Brief
Copy out the data below as written; omit any images.

══ Information ══

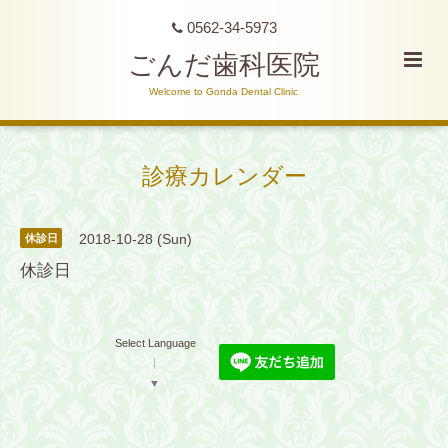
0562-34-5973
ごんだ歯科医院
Welcome to Gonda Dental Clinic
診療カレンダー
2018-10-28 (Sun)
休診日
休診日
Select Language
▼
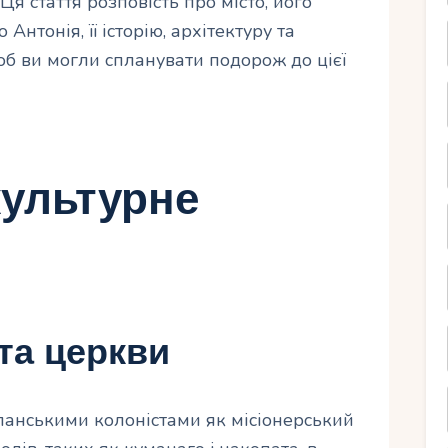
Ця стаття розповість про місто, його
нтонія, її історію, архітектуру та
об ви могли спланувати подорож до цієї
культурне
 та церкви
спанськими колоністами як місіонерський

═══

Solution for this problem
0562-34-5973
ごんだ歯科医院
Welcome to Gonda Dental Clinic
診療カレンダー
2018-10-28 (Sun)
休診日
休診日
Select Language
▼
Ця стаття розповість про місто, його
нтонія, її історію, архітектуру та
об ви могли спланувати подорож до цієї
культурне
 та церкви
спанськими колоністами як місіонерський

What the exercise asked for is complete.